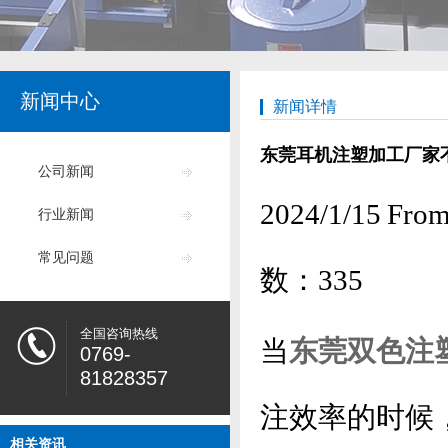
新闻中心
新闻详情
东莞耳机注塑加工厂家
公司新闻
2024/1/15
行业新闻
常见问题
数：
335
全国咨询热线
当
东莞双色注
0769-
81828357
注效率的时候
相关资讯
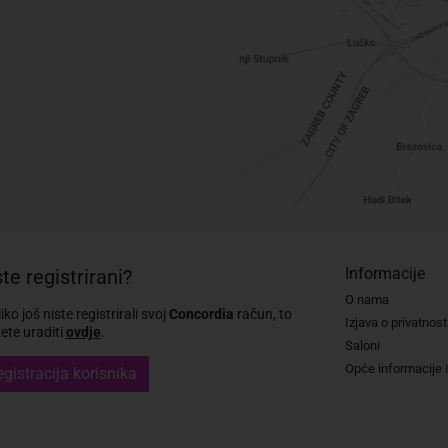
Informacije
te registrirani?
O nama
iko još niste registrirali svoj
Concordia
račun, to
Izjava o privatnost
te uraditi
ovdje
.
Saloni
Opće informacije i
gistracija korisnika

▶ [EXERCISE DETAILS]:
Any picture in the listing above gets left out; output the rest exactly.

▶ [RESPONSE AREA]:
新闻中心
新闻详情
东莞耳机注塑加工厂家
公司新闻
2024/1/15
行业新闻
常见问题
数：
335
全国咨询热线
当
东莞双色注
0769-
81828357
注效率的时候
相关资讯
Informacije
te registrirani?
O nama
iko još niste registrirali svoj
Concordia
račun, to
Izjava o privatnost
te uraditi
ovdje
.
Saloni
Opće informacije i
gistracija korisnika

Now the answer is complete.